Alors que chacun flirte de son côté, Elio s’interroge sur ses propres sentiments et tente d’approcher Oliver. Progressivement, une certaine complicité se construit entre eux. Au cours d’instants partagés, les conversations d’abord innocentes deviennent ambiguës, et la tentation se fait toujours plus forte. Un amour à la fois discret et bruyant grandit, entretenu dans les silences et les regards, jusqu’à ce que la découverte des statues antiques dans le lac révèle l’évidence. L’allure de ces corps sculptés et courbés, évoquant une splendeur charnelle irrésistible, apparaît comme un curieux reflet de ce désir grandissant entre deux êtres inévitablement attirés l’un envers l’autre.

Tout au long du film, on accompagne Elio dans ses moments de doute, d’exaltation et de solitude. Lorsqu’il attend patiemment Oliver, c’est comme si l’on attendait nous aussi interminablement cet être adoré, pour pouvoir le serrer dans nos bras et sentir sa présence rassurante. Assumant sa sensibilité et ses émotions sans artifice, le personnage d’Elio, interprété par le talentueux Timothée Chalamet, est touchant de sincérité.
L’ultime retranchement du plan final réussit à mes yeux à capturer toute la complexité des sentiments d’Elio. Face à la cheminée, il contemple ce passé révolu et ces souvenirs qui le marqueront à jamais. La chanson « Visions of Gideon » qui l’accompagne en fait un épilogue sublime dans sa simplicité, teinté de mélancolie dans sa capacité à évoquer le manque de cet être, hier encore si proche, et désormais irrémédiablement insaisissable.

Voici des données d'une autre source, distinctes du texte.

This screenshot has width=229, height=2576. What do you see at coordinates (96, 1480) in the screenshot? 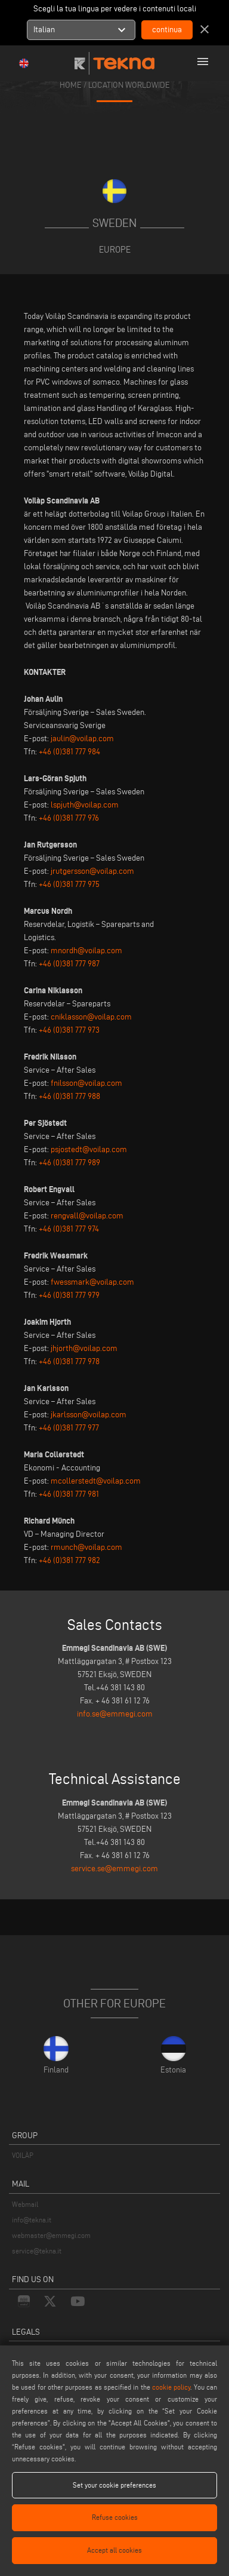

Avec cette adaptation du roman d’André Aciman, Luca Guadagnino parvient brillamment à nous émouvoir en capturant certains mouvements, gestes et paroles, qui sont autant de détails paraissant anodins mais dont on se souvient par ce qu’ils nous évoquent. Les fruits mûrs et juteux, les repas conviviaux, les soirées entre amis et les moments de détente au bord de l’eau font appel à nos sens et illustrent la « dolce vita » estivale. L’influence du co-scénariste James Ivory est perceptible dans quelques scènes empreintes d’un romantisme dépouillé et touchant.

Années 1980 obligent, les Psychedelic Furs et F.R. David côtoient des hits italiens aux sonorités rétro, marquant la bande-originale du dynamisme et de la nostalgie d’une époque. Le piano rythme le récit, à la manière d’un fil conducteur qui évolue au gré des sentiments des personnages. Mais c’est sans doute la musique de Sufjan Stevens qui a le plus marqué mon esprit. Agissant telle une trame narrative aux souvenirs d’Elio, ses chansons posent des mots sur ce que le personnage ressent et collent parfaitement à l’atmosphère du film.

Call me by your name raconte une histoire bouleversante de vérité, sans jamais tomber dans la vulgarité, ni dans l’exagération. Les personnages d’Elio et d’Oliver sont interprétés avec tant de justesse et d’authenticité qu’il est difficile de ne pas ressortir secoué des performances livrées par Timothée Chalamet et Armie Hammer.
Plus que l’histoire inoubliable de deux êtres qui s’abandonnent l’un à l’autre dans l’agitation d’un premier amour déconcertant, c’est avant tout l’histoire du passage à l’âge adulte d’un adolescent qui se cherche encore, et de sa découverte du désir à travers cet Autre qui le marquera à tout jamais.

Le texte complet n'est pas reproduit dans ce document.